South Africa is historically way behind this adaptive curve and is additionally seriously plagued by similar massive economic inequality, profound ethno-cultural-historical faultlines, substantial population pressures (including a youth bulge) and a weak and corrupt state. Such an environment is highly polarising and constitutes fertile soil for the rise of militant ideologies and power-hungry opportunists alike. Furthermore, I would argue the modern communication environment is an additional destabilising factor, at least in the short-term.

These conditions broadly mirror the global scene. Crime both local and international thrives in these conditions. Mass migration stresses stable democracies and precipitates ideological conflict between elites. Suicidal terror and instumentalised brutality is on the rise both internationally and locally. Co-existing with these trends is the most remarkable explosion of technological innovation and wealth accumulation seen in human history. South Africa too reflects this paradox.
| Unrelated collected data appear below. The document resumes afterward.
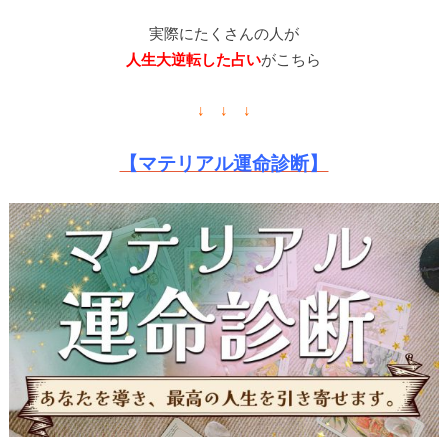
実際にたくさんの人が
人生大逆転した占い
がこちら
↓ ↓ ↓
【マテリアル運命診断】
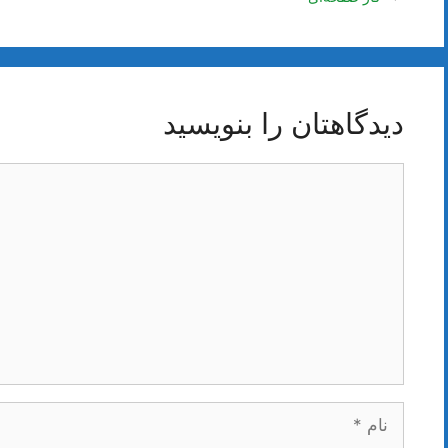
دیدگاهتان را بنویسید
دیدگاه
نام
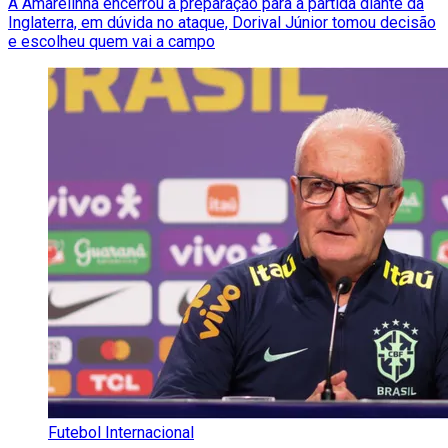
A Amarelinha encerrou a preparação para a partida diante da
Inglaterra, em dúvida no ataque, Dorival Júnior tomou decisão
e escolheu quem vai a campo
Futebol Internacional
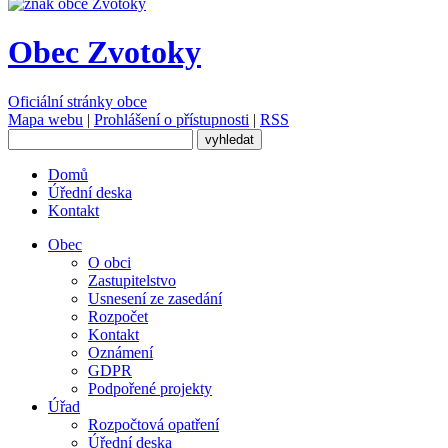
Obec Zvotoky
Oficiální stránky obce
Mapa webu
|
Prohlášení o přístupnosti
|
RSS
Domů
Úřední deska
Kontakt
Obec
O obci
Zastupitelstvo
Usnesení ze zasedání
Rozpočet
Kontakt
Oznámení
GDPR
Podpořené projekty
Úřad
Rozpočtová opatření
Úřední deska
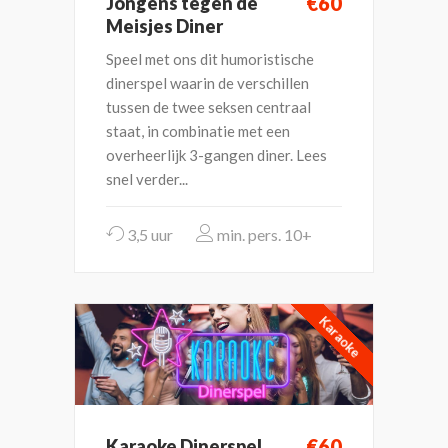
€60
Jongens tegen de
Meisjes Diner
Speel met ons dit humoristische
dinerspel waarin de verschillen
tussen de twee seksen centraal
staat, in combinatie met een
overheerlijk 3-gangen diner. Lees
snel verder...
3,5 uur
10+
Karaoke
€60
Karaoke Dinerspel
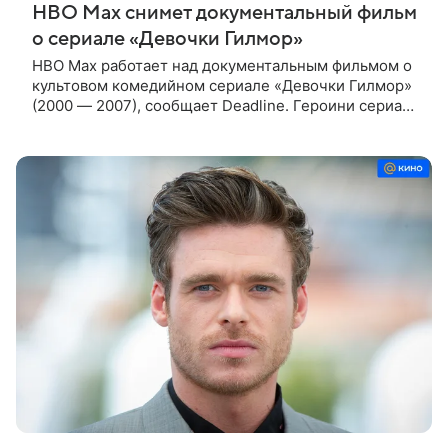
HBO Max снимет документальный фильм
о сериале «Девочки Гилмор»
HBO Max работает над документальным фильмом о
культовом комедийном сериале «Девочки Гилмор»
(2000 — 2007), сообщает Deadline. Героини сериала
— молодая, немного инфантильная мать Лорелай и
ее не по годам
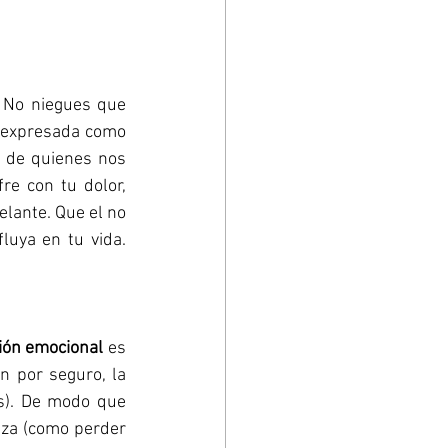
 No niegues que 
o expresada como 
 de quienes nos 
re con tu dolor, 
lante. Que el no 
uya en tu vida. 
ión emocional
 es 
n por seguro, la 
s). De modo que 
eza (como perder 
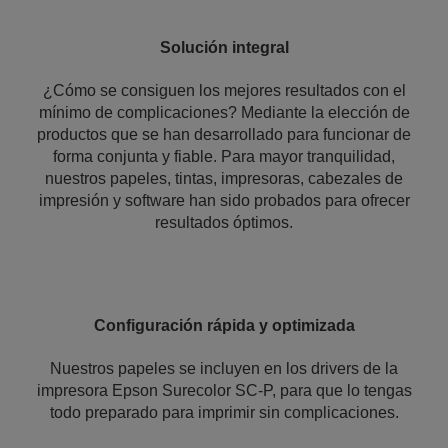
Solución integral
¿Cómo se consiguen los mejores resultados con el
mínimo de complicaciones? Mediante la elección de
productos que se han desarrollado para funcionar de
forma conjunta y fiable. Para mayor tranquilidad,
nuestros papeles, tintas, impresoras, cabezales de
impresión y software han sido probados para ofrecer
resultados óptimos.
Configuración rápida y optimizada
Nuestros papeles se incluyen en los drivers de la
impresora Epson Surecolor SC-P, para que lo tengas
todo preparado para imprimir sin complicaciones.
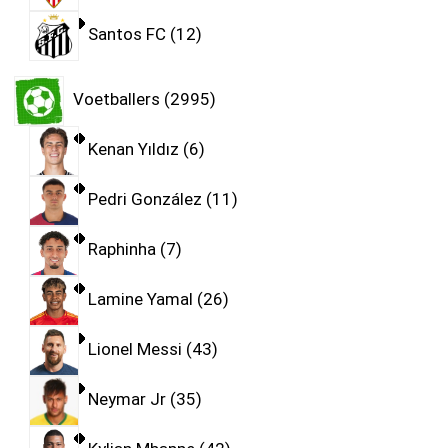
Santos FC
12
Voetballers
2995
Kenan Yıldız
6
Pedri González
11
Raphinha
7
Lamine Yamal
26
Lionel Messi
43
Neymar Jr
35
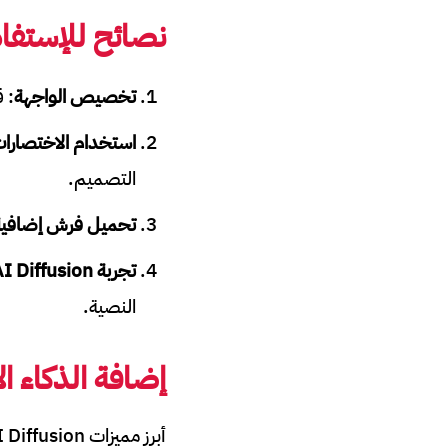
نصائح للإستفا
تخصيص الواجهة
: 
استخدام الاختصارا
التصميم.
تحميل فرش إضافية
تجربة
AI Diffusion
النصية.
إضافة الذكاء الاص
أبرز مميزات Krita AI Diffusion التي يمكنك اضافتها إلى البرنامج مجانا هي كالتالي:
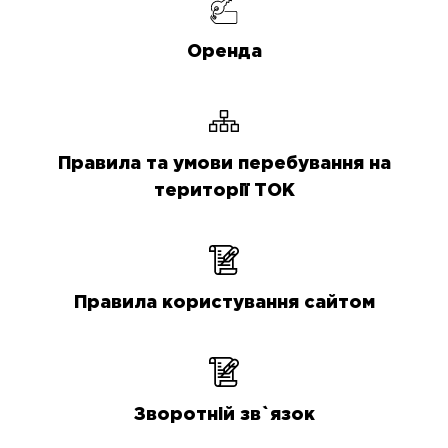
Оренда
Правила та умови перебування на
території ТОК
Правила користування сайтом
Зворотній зв`язок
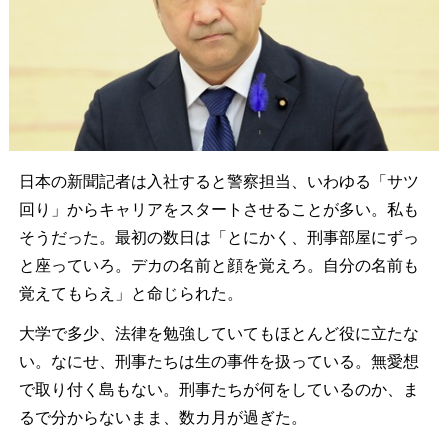
日本の新聞記者は入社すると警察担当、いわゆる「サツ
回り」からキャリアをスタートさせることが多い。私も
そうだった。最初の数日は「とにかく、刑事部屋にずっ
と座っていろ。デカの名前と顔を覚えろ。自分の名前も
覚えてもらえ」と命じられた。
大学で多少、法律を勉強していてもほとんど役に立たな
い。なにせ、刑事たちは生の事件を扱っている。無愛想
で取り付く島もない。刑事たちが何をしているのか、ま
るで分からないまま、数カ月が過ぎた。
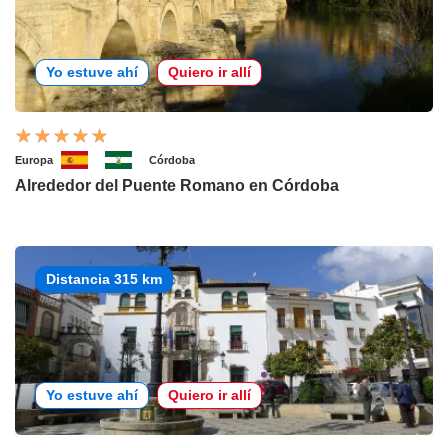
Yo estuve ahí
Quiero ir allí
Europa
Córdoba
Alrededor del Puente Romano en Córdoba
Distancia 315 km
Yo estuve ahí
Quiero ir allí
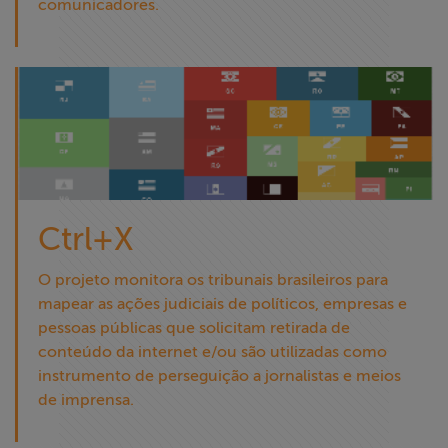
comunicadores.
Ctrl+X
O projeto monitora os tribunais brasileiros para
mapear as ações judiciais de políticos, empresas e
pessoas públicas que solicitam retirada de
conteúdo da internet e/ou são utilizadas como
instrumento de perseguição a jornalistas e meios
de imprensa.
Returning to home base, Frans Cronje in Politicsweb paints one potentially hopeful South African scenario which, however, rests upon an economic revival in order to spark increased inter-group cooperation, educational reform and upliftment of the lowest rung of our population out of dire poverty.

But we can only do this by stepping outside our current cycle of action-reaction; a tall order on our current predicament. Such spirals breed unrealistic fantasies and dysfunctional combinations of nihilism, cynicism, militant ideologies and the pursuit of short-term self-interest.

Against these impulses, as noted by Frans Cronje there is a general consensus that there can be no place at the top for Zuma and his cabal if South Africa is to claw its way back into a more hopeful trajectory. Whether this perception will impress itself upon the squabbling factions within the ANC we'll find out soon enough.

That's step one. More importantly, step two is throw your weight behind the DA and don't get distracted by the media noise around the party at the moment. It has the right pedigree, the right institutional culture and the right economic approach to the complex needs of South Africa. I'm far from naive. The DA is now a mass political party, thank goodness, and is not immune to factionalism, to silly errors of judgement, to the temptations of expediency and corruption, to laziness and simple incompetence. In short, it is made up of humans like the rest of us.

But without the DA's vision and institutional culture, South Africa will lose its political rudder. Remember at the heart of success and failure lies the capacity of the people to select the right political memes for the job at hand at the right time. Ensure that the DA is at the seat of power where and when it counts. And remind it when necessary that we're the boss.